=== Task prompt ===
Find the line with "Dirigentes revolucionários" in the entries below, then reproduce it and every line after it down to and including the line with "Principais Tópicos", exactly.

☆ ☆ ☆ ☆

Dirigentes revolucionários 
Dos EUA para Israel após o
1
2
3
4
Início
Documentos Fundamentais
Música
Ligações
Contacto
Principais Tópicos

☆ ☆ ☆ ☆

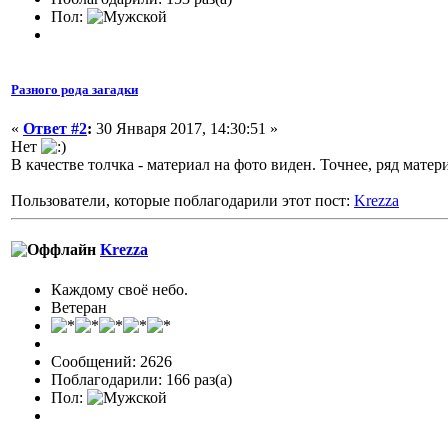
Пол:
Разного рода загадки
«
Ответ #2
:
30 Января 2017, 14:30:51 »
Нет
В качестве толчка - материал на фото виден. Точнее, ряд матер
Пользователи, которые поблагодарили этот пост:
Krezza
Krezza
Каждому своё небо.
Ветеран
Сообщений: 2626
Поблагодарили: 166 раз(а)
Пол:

☆ ☆ ☆ ☆

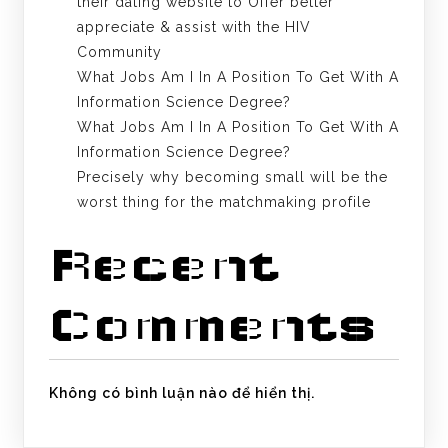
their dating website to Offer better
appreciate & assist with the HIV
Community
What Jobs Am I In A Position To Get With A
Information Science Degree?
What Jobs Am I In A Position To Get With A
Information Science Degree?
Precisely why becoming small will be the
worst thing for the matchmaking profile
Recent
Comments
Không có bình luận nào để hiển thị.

☆ ☆ ☆ ☆

=== Answer section ===
Dirigentes revolucionários 
Dos EUA para Israel após o
1
2
3
4
Início
Documentos Fundamentais
Música
Ligações
Contacto
Principais Tópicos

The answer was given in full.